Hydriotaphia, Urn Burial
Hydriotaphia, Urn Burial, or a Discourse of the Sepulchral Urns lately found in Norfolk, is a work by Sir Thomas Browne, published in 1658 as the first part of a two-part work that concludes with The Garden of Cyrus.
Its nominal subject was the discovery of a Roman[1] urn burial in Norfolk. The discovery of these remains prompts Browne to deliver, first, a description of the antiquities found, and then a survey of most of the burial and funerary customs, ancient and current, of which his era was aware.

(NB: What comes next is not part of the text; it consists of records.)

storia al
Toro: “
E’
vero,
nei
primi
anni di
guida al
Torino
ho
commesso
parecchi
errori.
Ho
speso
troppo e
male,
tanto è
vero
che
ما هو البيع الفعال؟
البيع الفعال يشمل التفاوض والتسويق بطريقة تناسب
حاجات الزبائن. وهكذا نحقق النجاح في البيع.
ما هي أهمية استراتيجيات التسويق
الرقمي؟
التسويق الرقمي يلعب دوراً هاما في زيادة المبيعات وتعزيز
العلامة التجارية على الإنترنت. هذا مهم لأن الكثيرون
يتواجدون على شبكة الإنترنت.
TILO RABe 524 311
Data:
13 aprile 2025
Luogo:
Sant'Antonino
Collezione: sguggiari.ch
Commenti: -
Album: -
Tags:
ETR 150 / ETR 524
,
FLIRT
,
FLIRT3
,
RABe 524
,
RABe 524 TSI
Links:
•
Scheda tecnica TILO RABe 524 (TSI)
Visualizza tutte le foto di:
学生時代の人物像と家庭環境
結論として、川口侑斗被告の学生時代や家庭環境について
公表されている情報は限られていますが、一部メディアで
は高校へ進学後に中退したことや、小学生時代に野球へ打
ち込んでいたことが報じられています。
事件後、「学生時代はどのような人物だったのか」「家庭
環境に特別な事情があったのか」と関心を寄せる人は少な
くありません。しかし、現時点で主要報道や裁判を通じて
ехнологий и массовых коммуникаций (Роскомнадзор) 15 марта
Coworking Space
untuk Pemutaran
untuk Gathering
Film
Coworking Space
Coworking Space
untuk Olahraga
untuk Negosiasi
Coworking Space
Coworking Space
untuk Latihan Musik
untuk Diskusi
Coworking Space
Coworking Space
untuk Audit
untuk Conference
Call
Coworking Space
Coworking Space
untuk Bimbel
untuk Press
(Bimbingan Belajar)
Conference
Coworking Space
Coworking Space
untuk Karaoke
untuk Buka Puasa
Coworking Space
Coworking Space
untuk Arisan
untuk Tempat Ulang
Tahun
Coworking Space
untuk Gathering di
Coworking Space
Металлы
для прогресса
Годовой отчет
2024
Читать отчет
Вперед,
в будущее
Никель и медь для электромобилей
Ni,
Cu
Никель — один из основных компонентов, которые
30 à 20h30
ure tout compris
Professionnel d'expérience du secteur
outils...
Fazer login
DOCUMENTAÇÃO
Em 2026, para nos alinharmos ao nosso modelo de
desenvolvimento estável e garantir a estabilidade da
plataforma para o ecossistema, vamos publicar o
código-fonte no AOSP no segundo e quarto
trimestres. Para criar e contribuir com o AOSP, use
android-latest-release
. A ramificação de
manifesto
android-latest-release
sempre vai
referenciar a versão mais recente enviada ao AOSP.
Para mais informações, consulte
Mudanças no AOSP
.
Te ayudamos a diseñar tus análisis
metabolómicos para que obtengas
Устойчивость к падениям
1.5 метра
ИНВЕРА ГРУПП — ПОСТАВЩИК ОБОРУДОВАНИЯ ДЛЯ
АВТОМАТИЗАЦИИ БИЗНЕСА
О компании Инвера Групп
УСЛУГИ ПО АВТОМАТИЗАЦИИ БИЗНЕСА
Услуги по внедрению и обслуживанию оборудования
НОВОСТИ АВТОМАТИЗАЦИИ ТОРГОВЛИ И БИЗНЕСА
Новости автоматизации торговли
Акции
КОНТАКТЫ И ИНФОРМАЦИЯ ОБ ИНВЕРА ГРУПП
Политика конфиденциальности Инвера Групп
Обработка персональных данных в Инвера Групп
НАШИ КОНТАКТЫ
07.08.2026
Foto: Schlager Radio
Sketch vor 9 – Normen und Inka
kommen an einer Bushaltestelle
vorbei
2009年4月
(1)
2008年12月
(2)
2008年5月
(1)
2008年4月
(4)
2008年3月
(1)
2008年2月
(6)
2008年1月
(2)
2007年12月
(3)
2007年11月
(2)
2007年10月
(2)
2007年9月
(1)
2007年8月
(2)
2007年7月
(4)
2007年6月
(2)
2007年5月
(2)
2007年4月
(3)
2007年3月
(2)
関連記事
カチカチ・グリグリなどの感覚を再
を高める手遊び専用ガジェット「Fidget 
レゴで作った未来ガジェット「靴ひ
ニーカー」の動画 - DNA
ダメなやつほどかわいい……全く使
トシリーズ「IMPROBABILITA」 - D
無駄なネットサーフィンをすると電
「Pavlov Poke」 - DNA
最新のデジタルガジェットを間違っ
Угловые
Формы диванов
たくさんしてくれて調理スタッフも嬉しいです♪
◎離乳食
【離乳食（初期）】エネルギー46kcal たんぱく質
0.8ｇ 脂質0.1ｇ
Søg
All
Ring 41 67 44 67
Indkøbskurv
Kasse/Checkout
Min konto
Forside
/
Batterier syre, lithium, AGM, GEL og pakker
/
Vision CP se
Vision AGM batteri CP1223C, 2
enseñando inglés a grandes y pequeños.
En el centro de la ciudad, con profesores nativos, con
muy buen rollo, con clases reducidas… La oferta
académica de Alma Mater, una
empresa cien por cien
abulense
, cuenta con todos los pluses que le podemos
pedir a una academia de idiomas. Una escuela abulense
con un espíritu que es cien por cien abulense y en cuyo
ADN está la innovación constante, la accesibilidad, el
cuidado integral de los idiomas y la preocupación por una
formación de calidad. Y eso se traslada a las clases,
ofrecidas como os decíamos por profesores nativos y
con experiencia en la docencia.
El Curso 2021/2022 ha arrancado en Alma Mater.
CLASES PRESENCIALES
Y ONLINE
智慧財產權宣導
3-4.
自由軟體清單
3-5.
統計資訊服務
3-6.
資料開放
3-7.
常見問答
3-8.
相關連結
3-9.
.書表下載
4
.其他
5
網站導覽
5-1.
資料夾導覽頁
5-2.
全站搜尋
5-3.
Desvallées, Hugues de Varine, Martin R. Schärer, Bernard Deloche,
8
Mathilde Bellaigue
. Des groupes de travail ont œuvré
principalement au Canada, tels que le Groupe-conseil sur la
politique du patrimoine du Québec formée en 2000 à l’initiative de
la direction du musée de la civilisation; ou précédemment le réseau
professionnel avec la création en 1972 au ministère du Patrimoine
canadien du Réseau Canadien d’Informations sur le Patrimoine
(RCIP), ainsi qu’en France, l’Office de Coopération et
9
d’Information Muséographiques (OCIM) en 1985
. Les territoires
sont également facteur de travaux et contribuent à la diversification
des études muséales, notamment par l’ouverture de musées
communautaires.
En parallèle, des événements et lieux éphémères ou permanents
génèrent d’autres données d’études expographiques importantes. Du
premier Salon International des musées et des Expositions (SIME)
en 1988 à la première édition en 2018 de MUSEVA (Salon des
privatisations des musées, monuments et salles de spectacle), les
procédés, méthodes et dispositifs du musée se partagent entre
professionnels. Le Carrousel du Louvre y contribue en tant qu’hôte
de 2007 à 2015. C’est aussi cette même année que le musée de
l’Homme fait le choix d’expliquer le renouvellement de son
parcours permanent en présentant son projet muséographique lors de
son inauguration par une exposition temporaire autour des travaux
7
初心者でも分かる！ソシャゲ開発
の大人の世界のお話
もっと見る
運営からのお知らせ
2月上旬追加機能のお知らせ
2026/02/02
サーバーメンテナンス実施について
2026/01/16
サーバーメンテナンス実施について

The most famous part of the work, though, is the fifth chapter, where Browne turns to discuss man's struggles with mortality, and the uncertainty of his fate and fame in this world and the next, to produce an extended funerary meditation tinged with melancholia.
George Saintsbury called it "the longest piece, perhaps, of absolutely sublime rhetoric to be found in the prose literature of the world," The following is a sample of the text. Browne rhetorically asks:
- What Song the Syrens sang, or what name Achilles assumed when he hid himself among women, though puzzling Questions are not beyond all conjecture. What time the persons of these Ossuaries entered the famous Nations of the dead, and slept with Princes and Counsellours, might admit a wide solution. But who were the proprietaries of these bones, or what bodies these ashes made up, were a question above Antiquarism.
Influence
The Urn Burial has been admired by Charles Lamb, Samuel Johnson, John Cowper Powys, James Joyce, Jorge Luis Borges, and Ralph Waldo Emerson, who said of it that it "smells in every word of the sepulchre."[2] The text is also featured in a meditation on the nature of melancholy in W.G. Sebald's novel The Rings of Saturn.[citation needed]
Some sentences of the 5th chapter were cited by Edgar Allan Poe at the beginning of The Murders in the Rue Morgue: "What Song the Syrens sang, or what name Achilles assumed when he hid himself among women, though puzzling Questions are not beyond all conjecture."
English composer William Alwyn wrote his Symphony No. 5, subtitled Hydriotaphia, in homage to its rhythmic prose and imagery.